Segment Start: DATA SUPPLIED
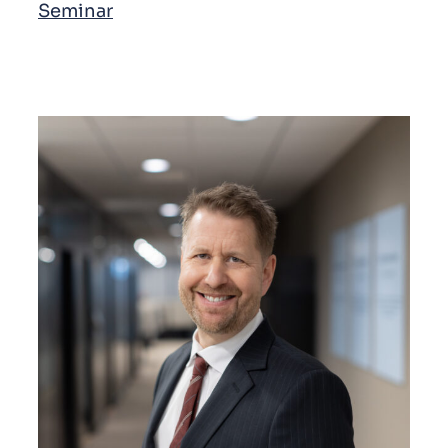
Seminar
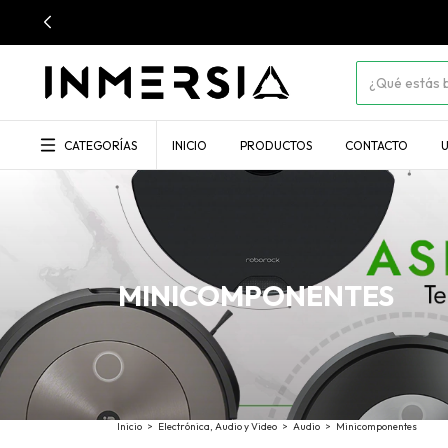
CATEGORÍAS
INICIO
PRODUCTOS
CONTACTO
U
MINICOMPONENTES
Inicio
>
Electrónica, Audio y Video
>
Audio
>
Minicomponentes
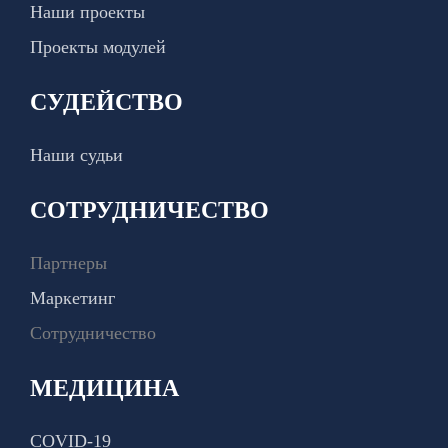
Наши проекты
Проекты модулей
СУДЕЙСТВО
Наши судьи
СОТРУДНИЧЕСТВО
Партнеры
Маркетинг
Сотрудничество
МЕДИЦИНА
COVID-19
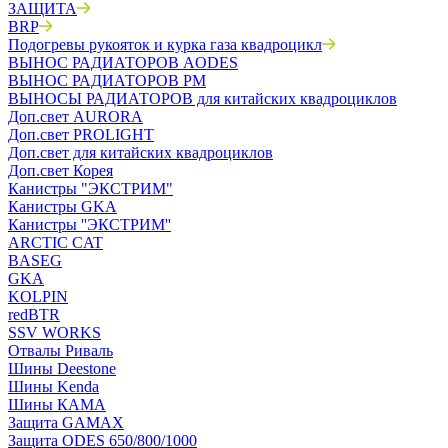
ЗАЩИТА
BRP
Подогревы рукояток и курка газа квадроцикл
ВЫНОС РАДИАТОРОВ AODES
ВЫНОС РАДИАТОРОВ РМ
ВЫНОСЫ РАДИАТОРОВ для китайских квадроциклов
Доп.свет AURORA
Доп.свет PROLIGHT
Доп.свет для китайских квадроциклов
Доп.свет Корея
Канистры "ЭКСТРИМ"
Канистры GKA
Канистры ''ЭКСТРИМ''
ARCTIC CAT
BASEG
GKA
KOLPIN
redBTR
SSV WORKS
Отвалы Риваль
Шины Deestone
Шины Kenda
Шины КАМА
Защита GAMAX
Защита ODES 650/800/1000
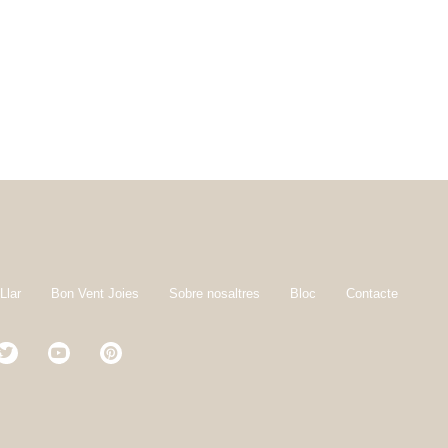
Llar
Bon Vent Joies
Sobre nosaltres
Bloc
Contacte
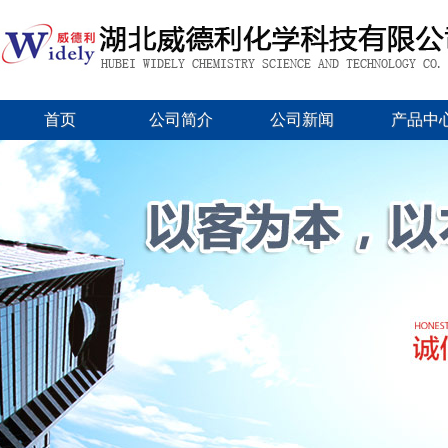
首页
公司简介
公司新闻
产品中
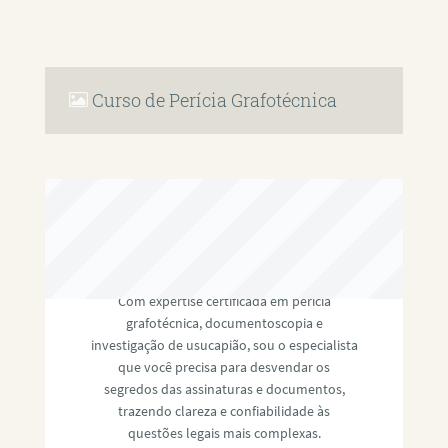
Curso de Perícia Grafotécnica
RAFAEL PAULINO
Com expertise certificada em perícia
grafotécnica, documentoscopia e
investigação de usucapião, sou o especialista
que você precisa para desvendar os
segredos das assinaturas e documentos,
trazendo clareza e confiabilidade às
questões legais mais complexas.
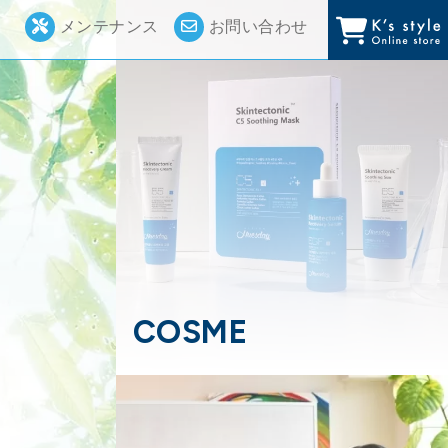
メンテナンス
お問い合わせ
COSME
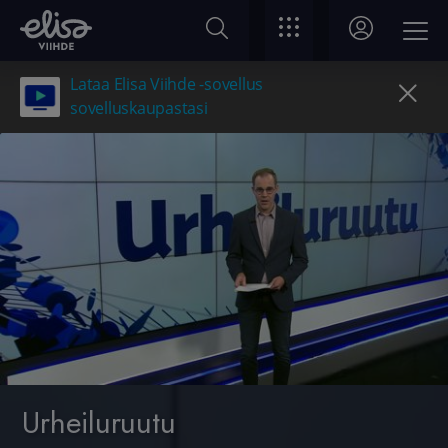
Lataa Elisa Viihde -sovellus
sovelluskaupastasi
Urheiluruutu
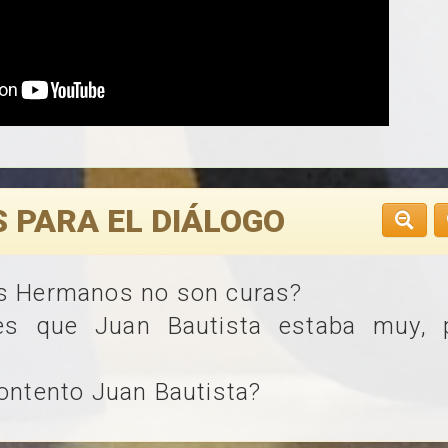
 PARA EL DIÁLOGO
os Hermanos no son curas?
ees que Juan Bautista estaba muy,
contento Juan Bautista?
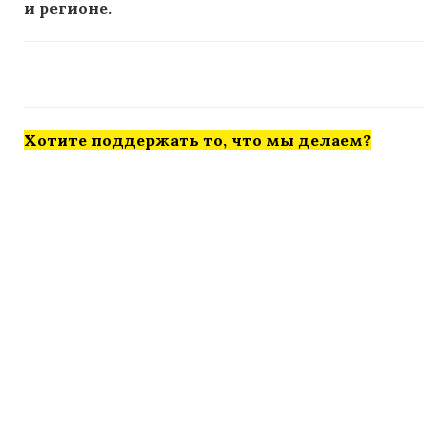
и регионе.
Хотите поддержать то, что мы делаем?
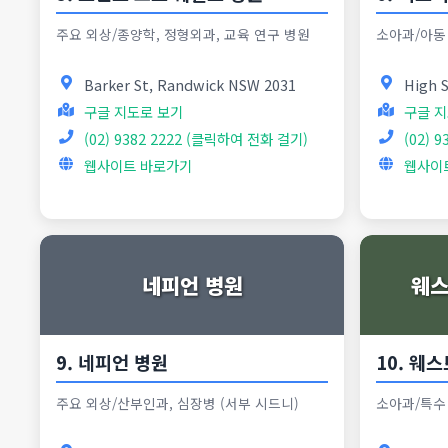
주요 외상/종양학, 정형외과, 교육 연구 병원
소아과/아동 
Barker St, Randwick NSW 2031
High 
구글 지도로 보기
구글 지
(02) 9382 2222 (클릭하여 전화 걸기)
(02) 
웹사이트 바로가기
웹사이
네피언 병원
웨스
9. 네피언 병원
10. 웨
주요 외상/산부인과, 심장병 (서부 시드니)
소아과/특수 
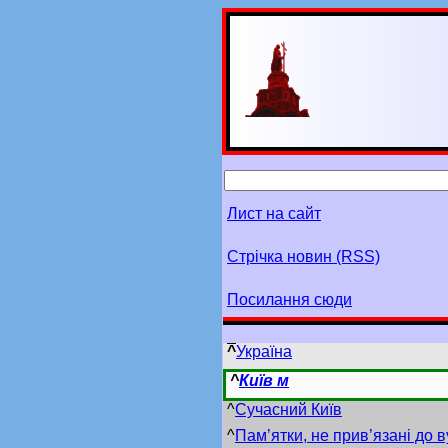
Лист на сайт
Стрічка новин (RSS)
Посилання сюди
^
Україна
^
Київ м
^
Сучасний Київ
^
Пам’ятки, не прив’язані до 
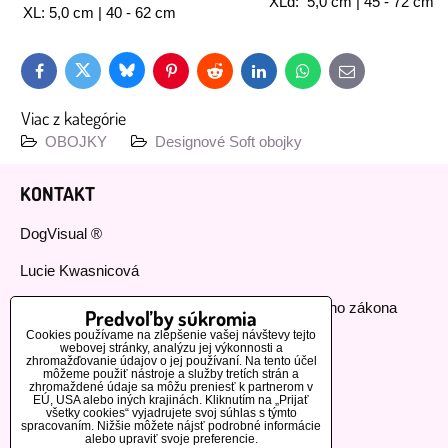
XLd: 5,0 cm | 45 - 72 cm
XL: 5,0 cm | 40 - 62 cm
Bluesky
Twitter
Facebook
Pinterest
Reddit
LinkedIn
WhatsApp
E-
mail
Viac z kategórie
OBOJKY
Designové Soft obojky
KONTAKT
DogVisual ®
Lucie Kwasnicová
Fyzická osoba podnikajúca podľa živnostenského zákona
Predvoľby súkromia
Cookies používame na zlepšenie vašej návštevy tejto
IČ: 73112593
webovej stránky, analýzu jej výkonnosti a
zhromažďovanie údajov o jej používaní. Na tento účel
môžeme použiť nástroje a služby tretích strán a
GSM:+420 776 440 464
zhromaždené údaje sa môžu preniesť k partnerom v
EÚ, USA alebo iných krajinách. Kliknutím na „Prijať
všetky cookies“ vyjadrujete svoj súhlas s týmto
MOHLO BY VÁS ZAUJÍMAŤ
spracovaním. Nižšie môžete nájsť podrobné informácie
alebo upraviť svoje preferencie.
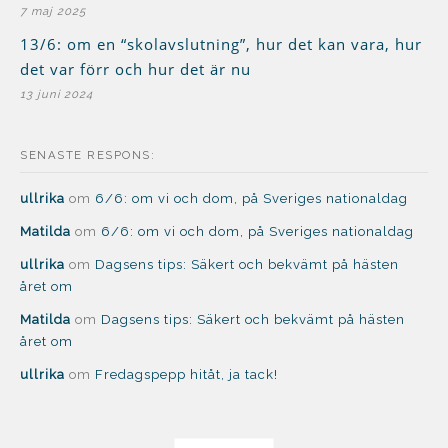
7 maj 2025
13/6: om en “skolavslutning”, hur det kan vara, hur
det var förr och hur det är nu
13 juni 2024
SENASTE RESPONS:
ullrika
om
6/6: om vi och dom, på Sveriges nationaldag
Matilda
om
6/6: om vi och dom, på Sveriges nationaldag
ullrika
om
Dagsens tips: Säkert och bekvämt på hästen
året om
Matilda
om
Dagsens tips: Säkert och bekvämt på hästen
året om
ullrika
om
Fredagspepp hitåt, ja tack!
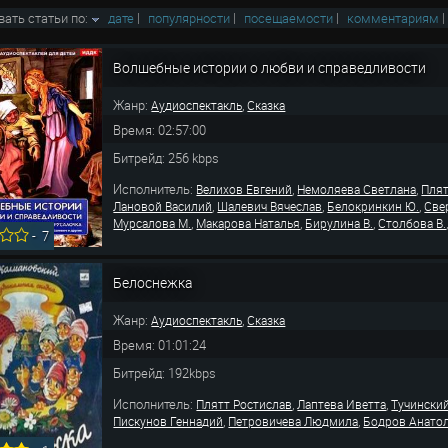
вать статьи по:
дате
|
популярности
|
посещаемости
|
комментариям
Волшебные истории о любви и справедливости
Жанр:
,
Аудиоспектакль
Сказка
Время: 02:57:00
Битрейд: 256 kbps
Исполнитель:
,
,
Велихов Евгений
Немоляева Светлана
Плят
,
,
,
Лановой Василий
Шалевич Вячеслав
Белокринкин Ю.
Све
,
,
,
Мурсалова М.
Макарова Наталья
Бирулина В.
Столбова В.
-
7
Белоснежка
Жанр:
,
Аудиоспектакль
Сказка
Время: 01:01:24
Битрейд: 192kbps
Исполнитель:
,
,
Плятт Ростислав
Лаптева Иветта
Тучински
,
,
Пискунов Геннадий
Петровичева Людмила
Бодров Анато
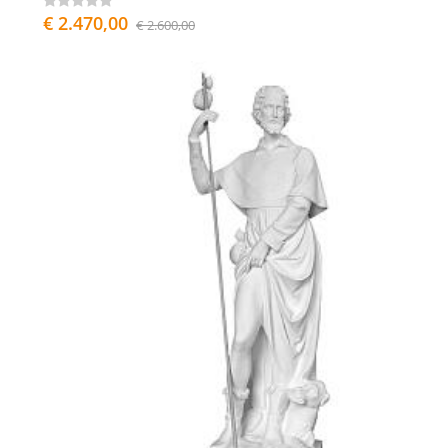
€ 2.470,00
€ 2.600,00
Segment End: DATA SUPPLIED
PROBLEM:
Starting at the line containing "Канистры ''ЭКСТРИМ''" and finishing at the line containing "trazendo clareza e confiabilidade às", return those lines exactly as they appear above, without the pictures.

RESULT OF THIS EXERCISE:
Канистры ''ЭКСТРИМ''
ARCTIC CAT
BASEG
GKA
KOLPIN
redBTR
SSV WORKS
Отвалы Риваль
Шины Deestone
Шины Kenda
Шины КАМА
Защита GAMAX
Защита ODES 650/800/1000
Llar
Bon Vent Joies
Sobre nosaltres
Bloc
Contacte
首页
公司简介
公司新闻
产品中
Curso de Perícia Grafotécnica
RAFAEL PAULINO
Com expertise certificada em perícia
grafotécnica, documentoscopia e
investigação de usucapião, sou o especialista
que você precisa para desvendar os
segredos das assinaturas e documentos,
trazendo clareza e confiabilidade às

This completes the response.